第186章 番外篇
【出于好奇,从自相残杀游戏中醒来的花言向费奥多尔询问了对方在寄宿区二楼的发现,后者也十分轻易地和盘托出,让花言瞬间明白了观看那场自相残杀游戏直播的观众都是谁。
基于这个基础,夜晚举行自相残杀游戏的校园、白天的学院、以及“观众席”,这三者之间的联系已经十分清晰了。

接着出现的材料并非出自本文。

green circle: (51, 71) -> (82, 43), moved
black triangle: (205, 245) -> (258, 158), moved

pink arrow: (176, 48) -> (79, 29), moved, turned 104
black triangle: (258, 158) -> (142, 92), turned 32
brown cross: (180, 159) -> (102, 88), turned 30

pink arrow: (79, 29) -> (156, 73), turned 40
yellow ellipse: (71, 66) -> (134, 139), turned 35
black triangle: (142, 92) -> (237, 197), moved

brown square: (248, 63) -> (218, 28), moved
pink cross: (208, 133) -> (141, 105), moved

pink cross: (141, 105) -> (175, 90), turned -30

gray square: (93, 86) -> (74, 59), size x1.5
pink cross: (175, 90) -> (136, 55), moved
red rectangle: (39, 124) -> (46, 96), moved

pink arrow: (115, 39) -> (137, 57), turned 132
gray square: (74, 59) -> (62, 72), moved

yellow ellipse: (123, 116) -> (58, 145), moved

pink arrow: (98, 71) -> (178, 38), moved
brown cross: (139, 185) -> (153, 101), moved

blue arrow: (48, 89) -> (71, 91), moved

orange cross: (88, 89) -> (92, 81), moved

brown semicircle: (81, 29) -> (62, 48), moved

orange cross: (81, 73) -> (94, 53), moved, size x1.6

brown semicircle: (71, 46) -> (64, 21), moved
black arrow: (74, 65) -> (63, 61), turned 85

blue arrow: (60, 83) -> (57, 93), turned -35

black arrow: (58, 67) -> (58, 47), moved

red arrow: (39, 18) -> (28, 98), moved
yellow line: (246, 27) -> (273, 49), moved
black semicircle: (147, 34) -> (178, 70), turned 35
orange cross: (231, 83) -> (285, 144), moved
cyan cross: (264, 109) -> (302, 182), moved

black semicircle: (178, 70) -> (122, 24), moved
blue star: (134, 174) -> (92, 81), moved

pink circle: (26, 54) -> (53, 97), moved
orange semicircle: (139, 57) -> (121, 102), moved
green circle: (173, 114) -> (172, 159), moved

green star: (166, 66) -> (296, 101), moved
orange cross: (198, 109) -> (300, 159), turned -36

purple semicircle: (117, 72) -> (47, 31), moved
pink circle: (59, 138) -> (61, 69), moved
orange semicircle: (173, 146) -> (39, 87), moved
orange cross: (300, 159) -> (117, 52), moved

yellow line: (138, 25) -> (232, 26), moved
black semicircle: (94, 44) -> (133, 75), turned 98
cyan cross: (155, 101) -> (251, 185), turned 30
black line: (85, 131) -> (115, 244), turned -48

只不过还有些细节需要确认,花言拜托去上课的费奥多尔帮他向「与谢野晶子」带话,表示自己有事找她。
费奥多尔没有拒绝,也体贴地没有问原因。
对方效率极高,花言还在食堂吃早饭时就看见了为了避免他认不出来而特意穿上白大褂的「与谢野晶子」。
他从后者口中得知了“观众席”是一个像是影院一样的地方,不仅有观影提示、各种零食,还可以自由选择每个人的视角进行观看。
而向黑白熊提出抗议要注重他人隐私,使得画面上会被打马赛克的“观众”,也确实是「与谢野晶子」他们,只是没想到负责直播的那个东西会处理得这么粗糙。】
「与谢野晶子」每说出一个有关“观众席”的描述,影院内众人就会不由自主地打量周围,像是在与对方所在的“观众席”进行比对。

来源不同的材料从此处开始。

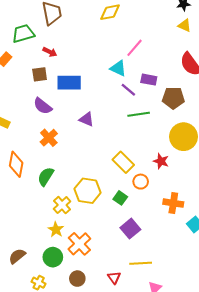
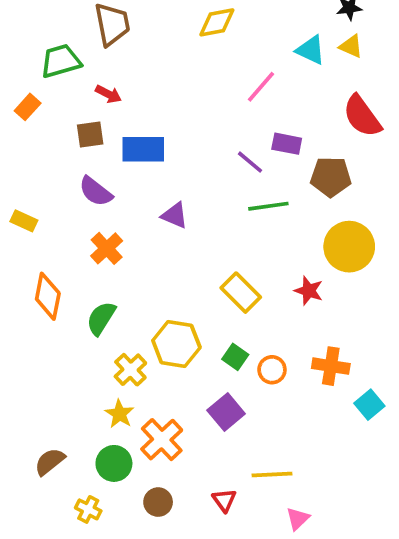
cyan triangle: (118, 68) -> (311, 50), moved
orange circle: (141, 182) -> (272, 370), moved
purple square: (130, 229) -> (226, 412), moved

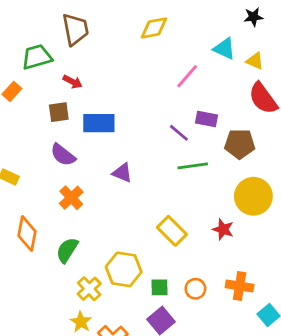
yellow triangle: (351, 46) -> (255, 61), moved
green square: (235, 357) -> (160, 287), moved, turned -36

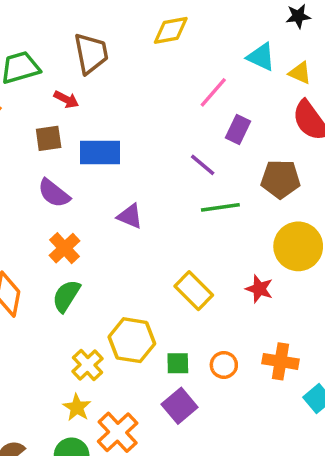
brown trapezoid: (75, 29) -> (91, 53), moved
purple rectangle: (206, 119) -> (238, 130), moved, turned -75
green semicircle: (67, 250) -> (66, 296), moved

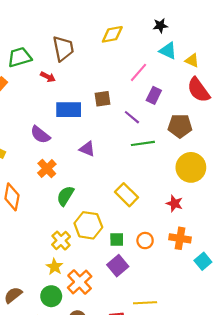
black star: (298, 16) -> (160, 26), moved
brown square: (49, 138) -> (102, 99), moved
red star: (259, 289) -> (175, 203), moved
green semicircle: (66, 296) -> (65, 196), moved

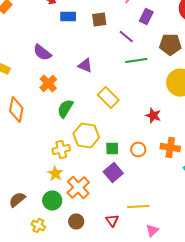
blue rectangle: (69, 110) -> (68, 16), moved, size x0.7
yellow rectangle: (127, 195) -> (108, 97), moved
red star: (175, 203) -> (153, 115), moved
yellow cross: (61, 241) -> (61, 149), turned 30

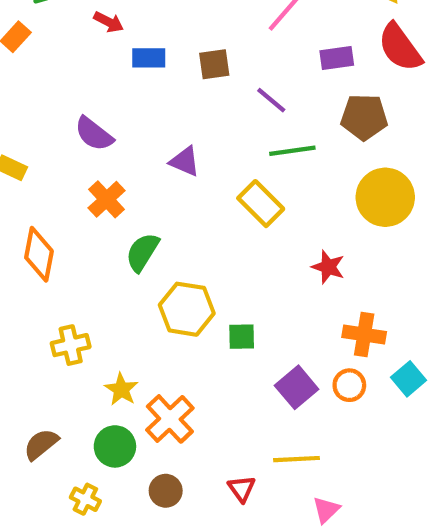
purple rectangle: (146, 16) -> (337, 58), moved, turned 56
yellow rectangle: (108, 97) -> (261, 204), moved
yellow cross: (61, 149) -> (71, 345), moved
orange circle: (138, 149) -> (349, 385), moved
purple square: (113, 172) -> (297, 387), moved

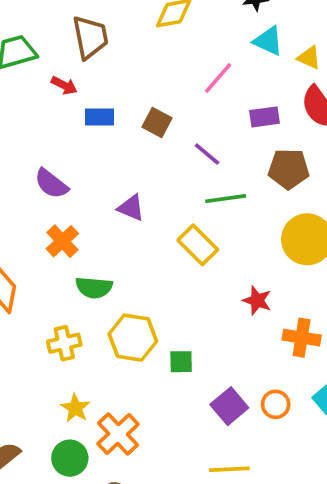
brown square: (214, 64) -> (157, 123), turned 36
green semicircle: (142, 252) -> (94, 288), turned -117
orange cross: (364, 334) -> (302, 338), moved
yellow cross: (71, 345) -> (64, 343), moved

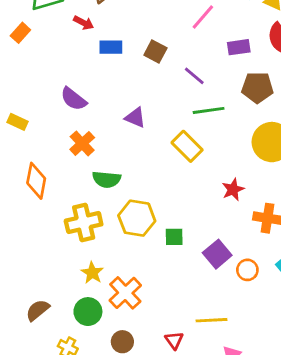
red star: (257, 300) -> (233, 189), turned 30
yellow cross: (64, 343) -> (84, 222), size x1.4
purple square: (229, 406) -> (217, 254), moved

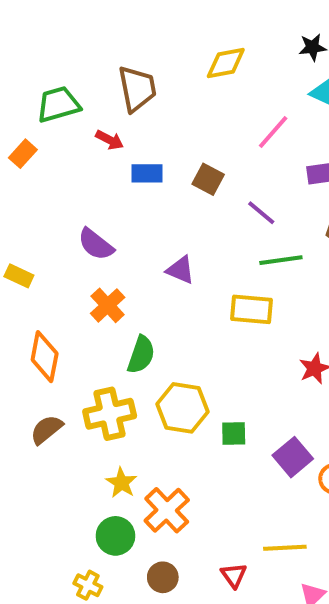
yellow rectangle: (187, 146) -> (251, 309), turned -40
green semicircle: (107, 179) -> (141, 355), turned -76
brown semicircle: (38, 310) -> (47, 430), moved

“难道说……”中岛敦思考片刻,冒出了一个大胆的猜测,“抓我们来强制观影的那个存在就是从这里得到的灵感?祂模仿着花言和那个攻略系统构造的‘观众席’创建了这处影院?”
“如果是这样,那显然祂模仿的不太到位——”
果戈里似对这个地方积怨已久般,滔滔不绝地抱怨。
“花言那边的那个能够自由选择其他人的视角,他们的观影规则还是宽松自由的‘提示’,不是我们这种带有强制意味的‘规则’!甚至、甚至——!他们还能提出抗议,让负责直播的那个东西更改什么,而我们这边只能单方面地看——可恶,我好想选其他人视角看看,也很想试试提意见、抗议——那一定会很有意思!”

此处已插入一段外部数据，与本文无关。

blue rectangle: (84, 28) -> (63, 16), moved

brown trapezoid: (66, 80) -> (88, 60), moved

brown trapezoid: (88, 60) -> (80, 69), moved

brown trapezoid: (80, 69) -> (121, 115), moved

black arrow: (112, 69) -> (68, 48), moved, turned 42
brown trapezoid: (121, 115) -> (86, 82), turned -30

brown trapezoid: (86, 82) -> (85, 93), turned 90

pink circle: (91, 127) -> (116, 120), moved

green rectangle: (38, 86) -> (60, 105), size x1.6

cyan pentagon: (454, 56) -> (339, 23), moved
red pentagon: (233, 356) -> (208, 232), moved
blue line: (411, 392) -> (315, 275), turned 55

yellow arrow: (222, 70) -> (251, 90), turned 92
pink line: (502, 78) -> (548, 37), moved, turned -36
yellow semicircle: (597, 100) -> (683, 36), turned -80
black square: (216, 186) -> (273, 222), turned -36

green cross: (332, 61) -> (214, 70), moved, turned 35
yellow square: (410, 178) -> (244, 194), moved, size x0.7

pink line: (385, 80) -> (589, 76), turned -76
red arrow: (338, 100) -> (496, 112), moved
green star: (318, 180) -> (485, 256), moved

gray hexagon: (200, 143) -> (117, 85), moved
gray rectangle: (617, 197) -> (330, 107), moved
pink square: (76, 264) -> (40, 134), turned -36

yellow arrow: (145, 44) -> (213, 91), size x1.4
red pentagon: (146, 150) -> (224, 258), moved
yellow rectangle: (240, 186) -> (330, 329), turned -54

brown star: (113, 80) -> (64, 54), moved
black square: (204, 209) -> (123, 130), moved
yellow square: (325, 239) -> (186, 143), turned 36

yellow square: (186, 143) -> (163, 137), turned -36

西格玛一针见血地说出了根本因素,“如果不是有强制意味的规则,我们这群人还能这么和谐地坐在这里?”
光是不同世界时间线的他们都有三个,到时候肯定乱成一锅粥,搞不好会变成什么战争现场。
他一言难尽地继续说道:“而且我们在看的又不是直播,你自己不是都说我们相当于在看直播的录播了吗?这要怎么提意见?让那个存在给我们看见的画面打码?还是让它剪辑得精彩一点?”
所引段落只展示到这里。